Retraites : très peu de fonctionnaires mobilisés contre la réforme


Environ 79% des agents de la fonction publique ne comptent pas manifester contre le projet de loi sur les retraites, selon la 2ème édition de L'Observatoire des retraites publiques Préfon / Toutsurlaretraite.com. Près de 60% d'entre eux jugent « supportable » la hausse des cotisations prévue dans la réforme.

des personnes en train de manifester

 

Est-ce par raison ou par fatalisme ? Près de 8 fonctionnaires sur 10 (78,7%) n’envisagent pas de participer à des manifestions contre la réforme des retraites.

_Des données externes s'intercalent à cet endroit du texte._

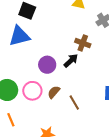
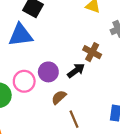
pink circle: (32, 91) -> (24, 81), moved
brown semicircle: (54, 92) -> (59, 97), moved

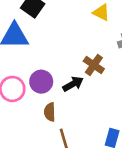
brown semicircle: (59, 97) -> (50, 112), turned -56

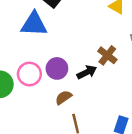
brown semicircle: (50, 112) -> (64, 97), turned 54

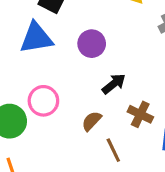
brown cross: (107, 55) -> (140, 114), moved
purple circle: (57, 68) -> (92, 44), moved

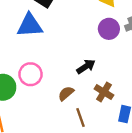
purple circle: (92, 44) -> (109, 29), moved

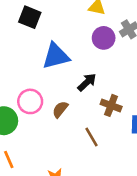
blue triangle: (30, 25) -> (56, 56), moved
brown semicircle: (66, 93) -> (60, 109), moved

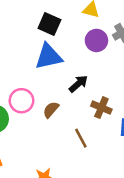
black square: (30, 17) -> (49, 24), moved

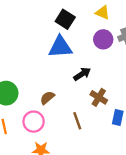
pink circle: (21, 101) -> (34, 122), moved
brown semicircle: (51, 110) -> (47, 98), moved

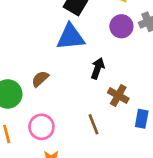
black arrow: (82, 74) -> (98, 68), turned -36
brown semicircle: (47, 98) -> (40, 79), moved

Tel est le principal enseignement de la 2ème édition de L’Observatoire des retraites publiques Préfon / Toutsurlaretraite.com publiée le 31 octobre 2013. D’après cette enquête menée auprès de 2.424 agents de la fonction publique d’Etat, territoriale et hospitalière, seuls 21,3% des 578 répondants déclarent être prêts à manifester contre le projet de loi sur les retraites, actuellement débattu au Sénat.

Ce résultat n’est pas totalement étonnant au vu de la très faible mobilisation à l’encontre du texte. La journée de manifestation, organisée le 10 septembre 2013 à l’appel de la CGT, de FO, de la FSU et de Sud Solidaires, a rassemblé 360.000 personnes selon la CGT (155.000 d’après la police). A titre de comparaison, les 264 cortèges contre la précédente réforme avaient réuni, le 16 octobre 2010, 3 millions de manifestants selon la CGT (825.000 pour la police). La ministre des Affaires sociales et de la Santé, Marisol Touraine, ne manque d’ailleurs jamais une occasion de rappeler que l’opinion publique ne semble pas hostile au projet de loi puisque (presque) personne ne défile dans les rues.

 

Pas touche au mode de calcul

Ce à quoi l’opposition répond que ce calme apparent est normal puisque le gouvernement a exclu du texte tous les sujets qui fâchent. C’est notamment le cas des retraites publiques. Non seulement l’exécutif n’a pas pris en compte les déficits des régimes de la fonction publique au motif qu’ils relèvent peu ou prou du budget de l’Etat, mais il a refusé de toucher au mode de calcul des pensions des fonctionnaires (basé sur les 6 derniers mois de traitement et non sur les 25 meilleures années de carrière dans le privé).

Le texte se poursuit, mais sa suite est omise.